Nanook of the Northwest
A century ago, Edward Curtis was famous for his photography of American Indians, especially tribal life in the Pacific Northwest, which documented the old ways before they vanished. In Short Nights of the Shadow Catcher: The Epic and Immortal Photographs of Edward Curtis (published by Houghton Mifflin Harcourt), biographer Timothy Egan draws attention to one of Curtis’ less heralded accomplishments: he was also a pathfinding documentary filmmaker.

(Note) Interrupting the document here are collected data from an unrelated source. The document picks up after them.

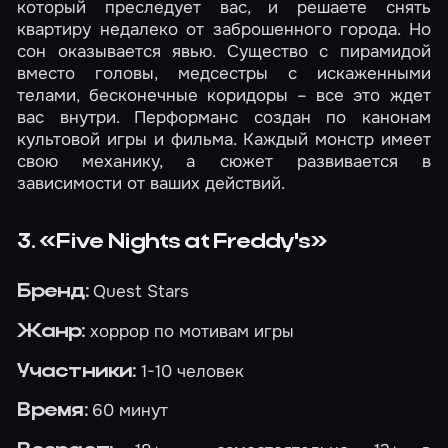
который преследует вас, и решаете снять
квартиру недалеко от заброшенного города. Но
сон оказывается явью. Существо с пирамидой
вместо головы, медсестры с искаженными
телами, бесконечные коридоры – все это ждет
вас внутри. Перформанс создан по канонам
культовой игры и фильма. Каждый монстр имеет
свою механику, а сюжет развивается в
зависимости от ваших действий.
3. «Five Nights at Freddy's»
Quest Stars
Бренд:
хоррор по мотивам игры
Жанр:
1-10 человек
Участники:
60 минут
Время:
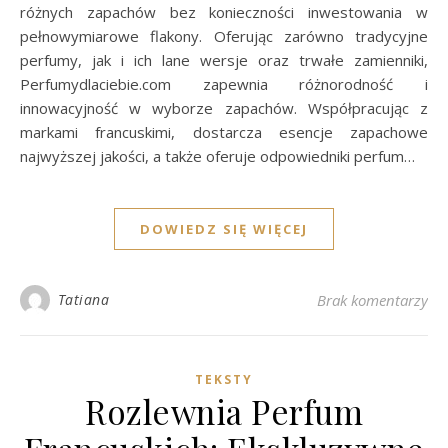
różnych zapachów bez konieczności inwestowania w
pełnowymiarowe flakony. Oferując zarówno tradycyjne
perfumy, jak i ich lane wersje oraz trwałe zamienniki,
Perfumydlaciebie.com zapewnia różnorodność i
innowacyjność w wyborze zapachów. Współpracując z
markami francuskimi, dostarcza esencje zapachowe
najwyższej jakości, a także oferuje odpowiedniki perfum…
DOWIEDZ SIĘ WIĘCEJ
Tatiana
Brak komentarzy
TEKSTY
Rozlewnia Perfum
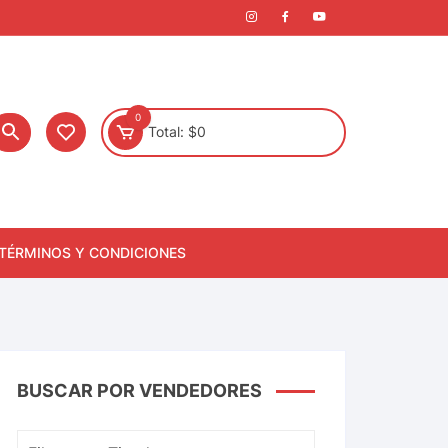
0
Total:
$
0
TÉRMINOS Y CONDICIONES
BUSCAR POR VENDEDORES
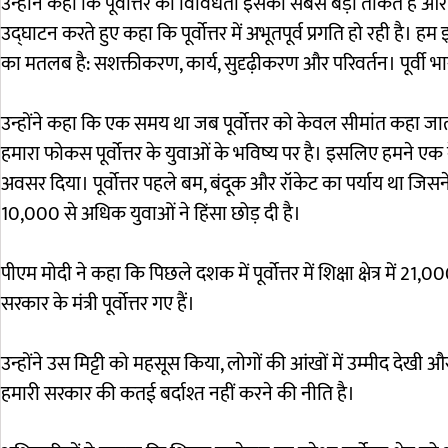
उन्होंने कहा कि पूर्वोत्तर की विविधता इसकी सबसे बड़ी ताकत है और य
उद्घाटन करते हुए कहा कि पूर्वोत्तर में अभूतपूर्व प्रगति हो रही है।
का मतलब है: सशक्तीकरण, कार्य, सुदृढ़ीकरण और परिवर्तन। पूर्वी 
उन्होंने कहा कि एक समय था जब पूर्वोत्तर को केवल सीमांत कहा जाता 
हमारा फोकस पूर्वोत्तर के युवाओं के भविष्य पर है। इसलिए हमने ए
अवसर दिया। पूर्वोत्तर पहले बम, बंदूक और रॉकेट का पर्याय था जिसने
10,000 से अधिक युवाओं ने हिंसा छोड़ दी है।
पीएम मोदी ने कहा कि पिछले दशक में पूर्वोत्तर में शिक्षा क्षेत्र में 
सरकार के मंत्री पूर्वोत्तर गए हैं।
उन्होंने उस मिट्टी को महसूस किया, लोगों की आंखों में उम्मीद द
हमारी सरकार की कतई बर्दाश्त नहीं करने की नीति है।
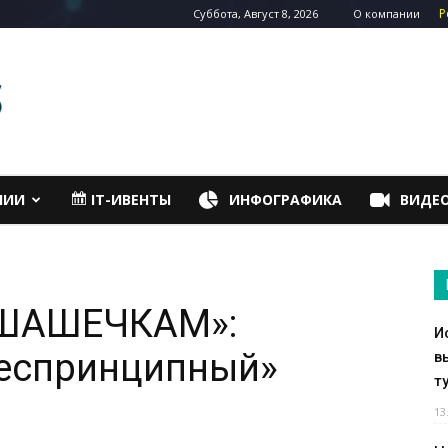
Р
Суббота, Август 8, 2026
О компании
НИИ
IT-ИВЕНТЫ
ИНФОГРАФИКА
ВИДЕ
ШАШЕЧКАМ»:
И
беспринципный»
в
т
13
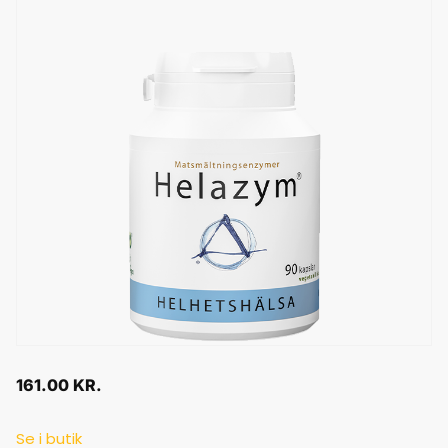
161.00
KR.
Se i butik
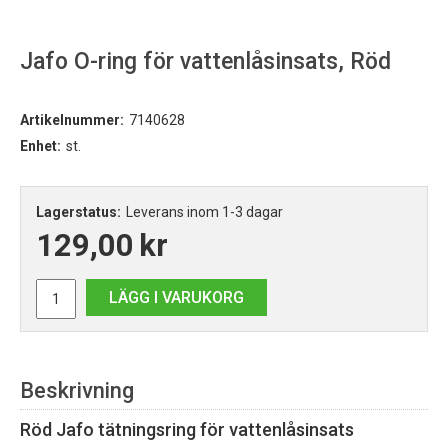
Jafo O-ring för vattenlåsinsats, Röd
Artikelnummer:
7140628
Enhet:
st.
Lagerstatus:
Leverans inom 1-3 dagar
129,00
kr
LÄGG I VARUKORG
Beskrivning
Röd Jafo tätningsring för vattenlåsinsats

Or rather, a filmmaker set upon staging something that no longer existed—a pseudo-documentary of a time gone by as he imagined it. Curtis’ 1914 film, In the Land of the Head-Hunters, was shot on location (and using real Indians) amid the Kwakiutl tribe of British Columbia. He was determined that every prop would be authentic—or at least an accurate recreation of artifacts used before the Kwakiutl traded birch bark for Western clothing and hand-carved tools for store bought. Acting as an independent producer, he pulled together investors for his ambitious project, which may have been the world’s first feature-length documentary.
Curtis’ first problem was that many native rituals and traditions had been outlawed in Canada; he risked imprisonment making his movie. But a dispute with his distributor entangled In the Land of the Head-Hunters in lawsuits; it disappeared from view but not before exerting a profound influence on Robert Flaherty, whose Eskimo docu-drama Nanook of the North is usually credited as he first film of its kind. Egan’s biography is devoted mostly to Curtis’ still photography, but uncovers a forgotten episode in early cinema.